Анатомия уязвимости CVE-2024-45519
Уязвимость затрагивает службу Zimbra postjournal, отвечающую за обработку входящих SMTP-сообщений. Злоумышленники могут использовать этот недостаток, отправляя письма с вредоносными командами в поле CC. Как только postjournal обрабатывает такое письмо, команды выполняются на сервере с привилегиями системного пользователя.
Массовая эксплуатация в действии
Специалист HarfangLab Иван Квятковски первым сообщил о массовой эксплуатации CVE-2024-45519, что вскоре подтвердили эксперты Proofpoint. Атаки были зафиксированы 28 сентября 2024 года, всего через день после публикации подробного анализа уязвимости и PoC-эксплоита исследователями Project Discovery.
Тактика атакующих
Злоумышленники рассылают вредоносные письма, маскируясь под Gmail. Эти сообщения содержат:
- Поддельные адреса электронной почты
- Вредоносный код в поле CC
- Команды в формате base64 для создания веб-шелла на сервере Zimbra
Установленный веб-шелл предоставляет атакующим полный контроль над скомпрометированным сервером, позволяя похищать данные и проникать глубже в сеть организации-жертвы.

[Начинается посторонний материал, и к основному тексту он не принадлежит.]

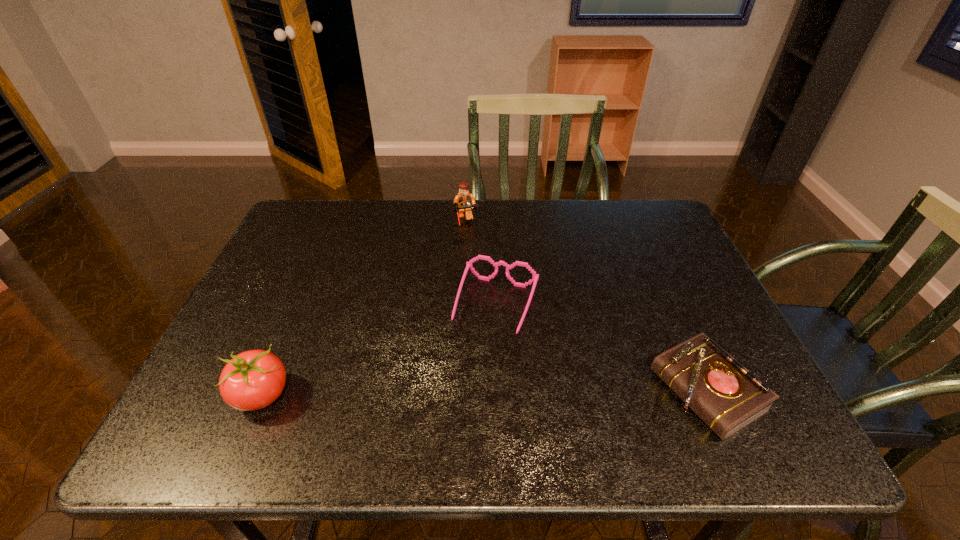 At what (x,y) coordinates should I click in order to perform the action: click on vacant space on the desktop that is between the leftmost object and the diary and is positioned holding a crossbow in the hands of the farthest object. Please return your answer as a coordinate pair (x, y). The image size is (960, 540). Looking at the image, I should click on (518, 393).

The width and height of the screenshot is (960, 540). Find the location of `vacant space on the desktop that is between the leftmost object and the rightmost object and is positioned on the arms of the third nearest object`. vacant space on the desktop that is between the leftmost object and the rightmost object and is positioned on the arms of the third nearest object is located at coordinates (466, 393). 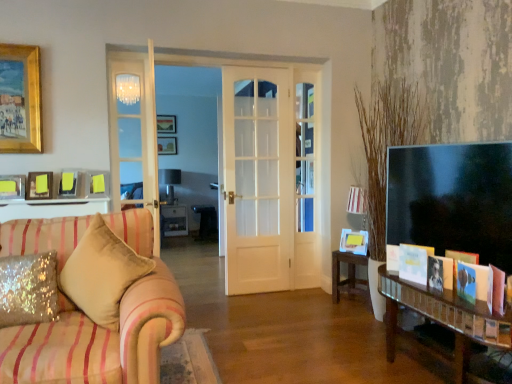 The height and width of the screenshot is (384, 512). I want to click on vacant region below wooden table at center, which appears as the 2th table when viewed from the left (from a real-world perspective), so click(352, 305).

Технические детали эксплуатации
Исследователи ProjectDiscovery провели реверс-инжиниринг патча Zimbra и обнаружили, что уязвимая функция popen была заменена на более безопасную execvp. Однако они также выявили возможность отправки SMTP-команд напрямую службе postjournal на порт 10027, что приводит к выполнению произвольных команд.
Рекомендации по защите
Для минимизации рисков эксперты рекомендуют администраторам Zimbra:
- Незамедлительно установить последние обновления безопасности. Уязвимость устранена в версиях 9.0.0 Patch 41+, 10.0.9, 10.1.1 и 8.8.15 Patch 46+.
- Отключить службу postjournal, если она не критична для работы.

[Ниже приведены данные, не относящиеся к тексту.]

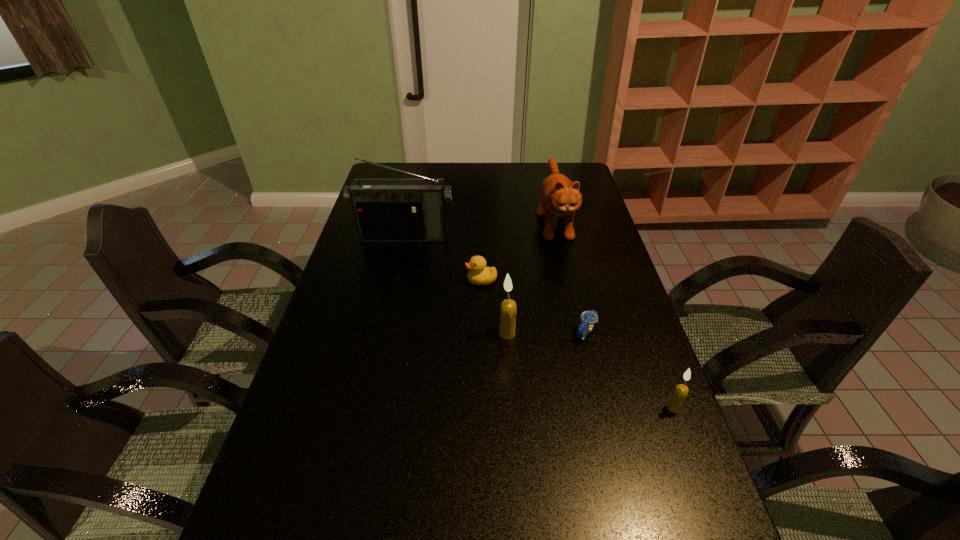 At what (x,y) coordinates should I click in order to perform the action: click on cat that is at the right edge. Please return your answer as a coordinate pair (x, y). This screenshot has width=960, height=540. Looking at the image, I should click on (559, 196).

At what (x,y) coordinates should I click in order to perform the action: click on watch that is positioned at the right edge. Please return your answer as a coordinate pair (x, y). The width and height of the screenshot is (960, 540). Looking at the image, I should click on (588, 318).

Where is `vacant space at the far edge of the desktop`? Image resolution: width=960 pixels, height=540 pixels. vacant space at the far edge of the desktop is located at coordinates (480, 183).

Locate an element on the screen. free space at the near edge of the desktop is located at coordinates (469, 492).

This screenshot has width=960, height=540. In the image, there is a desktop. Find the location of `free space at the left edge`. free space at the left edge is located at coordinates (316, 470).

Identify the location of vacant space at the right edge. (585, 249).

Find the location of `free region at the far left corner of the desktop`. free region at the far left corner of the desktop is located at coordinates [x=392, y=162].

In the image, there is a desktop. Find the location of `free region at the far right corner`. free region at the far right corner is located at coordinates pos(546,171).

The width and height of the screenshot is (960, 540). Find the location of `free space between the shortest object and the cat`. free space between the shortest object and the cat is located at coordinates (570, 275).

Locate an element on the screen. The height and width of the screenshot is (540, 960). vacant area that lies between the shortest object and the left candle is located at coordinates (546, 333).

- Проверить и скорректировать настройки mynetworks для предотвращения несанкционированного доступа.
- Внедрить многоуровневую защиту, включая файерволы, системы обнаружения вторжений и регулярное сканирование на уязвимости.

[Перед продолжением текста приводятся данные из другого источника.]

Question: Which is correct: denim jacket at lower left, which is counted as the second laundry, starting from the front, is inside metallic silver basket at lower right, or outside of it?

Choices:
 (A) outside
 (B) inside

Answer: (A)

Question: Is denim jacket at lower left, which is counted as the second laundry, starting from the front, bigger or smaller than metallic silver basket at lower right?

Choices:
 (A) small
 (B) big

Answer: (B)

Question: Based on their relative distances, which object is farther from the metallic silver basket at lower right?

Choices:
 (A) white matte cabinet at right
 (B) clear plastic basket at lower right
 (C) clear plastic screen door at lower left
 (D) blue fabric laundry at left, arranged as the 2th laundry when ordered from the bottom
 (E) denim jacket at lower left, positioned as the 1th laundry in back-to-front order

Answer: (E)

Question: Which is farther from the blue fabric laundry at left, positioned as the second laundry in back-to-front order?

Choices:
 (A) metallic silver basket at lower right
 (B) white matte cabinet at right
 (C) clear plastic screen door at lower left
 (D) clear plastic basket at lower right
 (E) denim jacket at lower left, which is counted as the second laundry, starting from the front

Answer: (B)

Уязвимость CVE-2024-45519 в Zimbra демонстрирует критическую важность своевременного обновления программного обеспечения и применения комплексного подхода к кибербезопасности. Организациям, использующим Zimbra, настоятельно рекомендуется принять незамедлительные меры по защите своих систем и данных от потенциальных атак. Постоянная бдительность и проактивный подход к безопасности остаются ключевыми факторами в противодействии постоянно эволюционирующим киберугрозам.